Responsabilidades do Ministério da Defesa

Em junho do ano passado, o governo federal publicou um decreto que alterou a atuação do Ministério da Defesa contra o garimpo ilegal no território. Os militares deveriam realizar patrulhas, revista de pessoas, veículos terrestres, embarcações e aeronaves, e prisões em flagrante.

Mas, de acordo com o padre Corrado Dalmonego, integrante do Conselho Indigenista Missionário (Cimi) que atua há 16 anos junto aos Yanomami, essas ações se fragilizaram. Para o indigenista, não houve a adesão das Forças Armadas à intenção política das ações. “Sempre tivemos notícia de trânsito de garimpeiros pelos rios e por via aérea, mesmo onde deveria haver bloqueio e controle.” 

Relações Brasil X Venezuela 

Dados de 2014 do relatório “Território e comunidades Yanomami Brasil-Venezuela”, indicam que existem cerca de 665 aldeias yanomamis entre os dois países. Para o professor João Carlos, o hiato de diálogo entre autoridades venezuelanas e brasileiras impactaram atividades cooperativas em relação à segurança pública. 

“São crimes transnacionais e a dinâmica de cooperação é fundamental. Quando não existe relação em nível institucional, a capacidade de fazer acordos é afetada.”

Apesar da retomada do diálogo entre os vizinhos, o professor ressalta que a crise socioeconômica da Venezuela afeta a capacidade de atuação dos órgãos repressivos.

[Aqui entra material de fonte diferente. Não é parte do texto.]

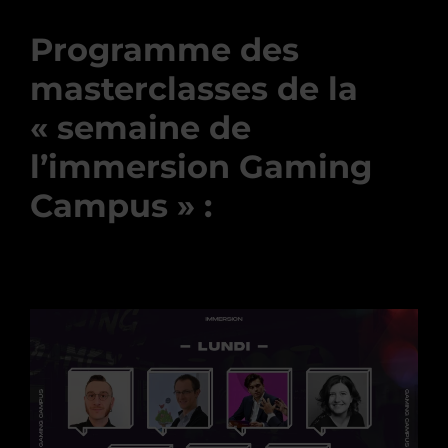
Programme des
masterclasses de la
« semaine de
l’immersion Gaming
Campus » :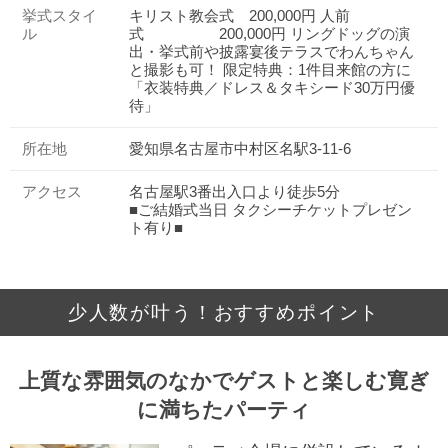
挙式スタイ
キリスト教会式 200,000円 人前
ル
式 200,000円 リングドッグの演
出・挙式前や披露宴後テラスでわんちゃん
と撮影も可！ 限定特典：1件目来館の方に
「衣装特典／ドレス＆タキシード30万円優
待」
所在地
愛知県名古屋市中村区名駅3-11-6
アクセス
名古屋駅3番出入口より徒歩5分
■ご結婚式当日 タクシーチケットプレゼン
ト有り■
少人数が叶う！おすすめポイント
上質な雰囲気のなかでゲストと楽しむ寛ぎ
に満ちたパーティ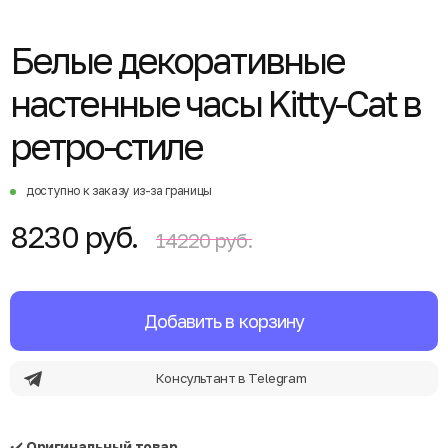
Белые декоративные
настенные часы Kitty-Cat в
ретро-стиле
доступно к заказу из-за границы
8230 руб.
14220 руб.
Добавить в корзину
Консультант в Telegram
✔️
Оригинальный товар.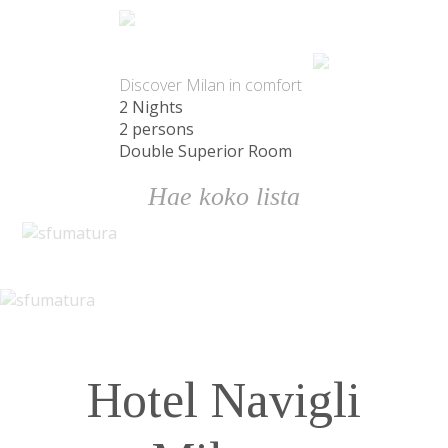
Paketti
Discover Milan in comfort
2 Nights
2 persons
Double Superior Room
Hae koko lista
Hotel Navigli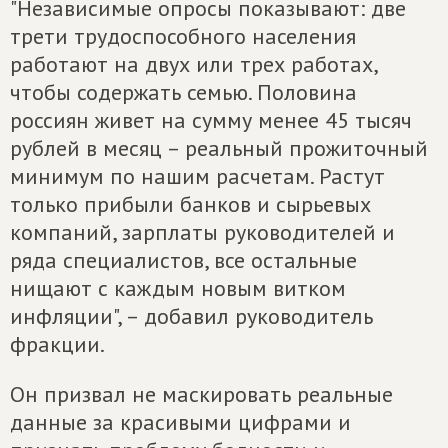
"Независимые опросы показывают: две
трети трудоспособного населения
работают на двух или трех работах,
чтобы содержать семью. Половина
россиян живет на сумму менее 45 тысяч
рублей в месяц – реальный прожиточный
минимум по нашим расчетам. Растут
только прибыли банков и сырьевых
компаний, зарплаты руководителей и
ряда специалистов, все остальные
нищают с каждым новым витком
инфляции", – добавил руководитель
фракции.
Он призвал не маскировать реальные
данные за красивыми цифрами и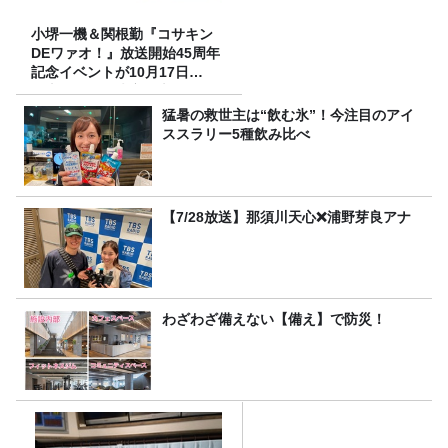
小堺一機＆関根勤『コサキン
DEワァオ！』放送開始45周年
記念イベントが10月17日
（土）に開催決定！本日より
FC先行受付スタート！
猛暑の救世主は“飲む氷”！今注目のアイ
ススラリー5種飲み比べ
【7/28放送】那須川天心❌浦野芽良アナ
わざわざ備えない【備え】で防災！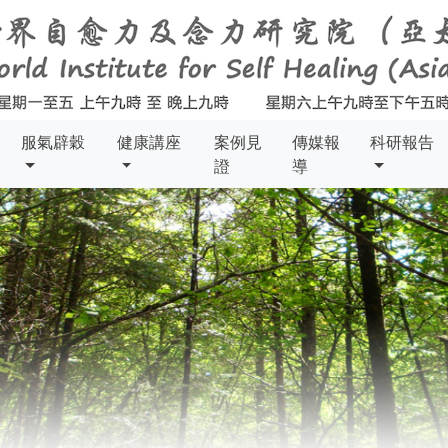
服氣辟穀
健康講座
案例見
傳媒報
科研報告
證
導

“Há hoje uma priorização de segurança na fronteira da Venezuela com a Guiana, por conta da disputa pelo Essequibo. Ocorre ainda muitas vezes a corrupção de agentes, que acabam se envolvendo no garimpo. Além disso, o sul venezuelano é uma região de difícil acesso e controle.”

Para completar, o preço do ouro e a ausência de fiscalização da região, considerada estratégica para o narcotráfico, atraíram membros de facções para o garimpo. 

Diálogo com sociedade civil

João Carlos lembra que a desconfiança sobre a presença da sociedade civil e de ONGs no espaço da Amazônia ainda é um fator de peso. Mas uma das formas da iniciativa privada contribuir, principalmente segmentos que trabalham com ouro, é investir em maior controle do rastreio e origem do minério.

Além do garimpo, a assistência sanitária também não teve resultados substanciais. Apesar de diretamente ligada à invasão do território, o problema vai além. “Existem áreas onde não há presença maciça de invasores, e mesmo ali, os dados mostram agravamento em relação a 2022”, aponta Corrado Dalmonego.

O indigenista acredita que isso acontece devido às falhas no atendimento sanitário. “Para combater a malária, que é o que mais está matando, há necessidade de ação cotidiana de controle. Mas o Distrito Sanitário afirma não conseguir equipes sanitárias para permanecer no mínimo 15 dias nas comunidades e fazer os tratamentos necessários.”

Ele critica ainda a falta de abertura do Estado para dialogar com organizações da sociedade civil. “Organizações poderiam ter contribuído muito mais, mas não foram interpeladas. Órgãos responsáveis pela fiscalização inicialmente pediram interlocução, depois isso falhou. Essa incapacidade de dialogar é uma das causas desses dados assustadores.”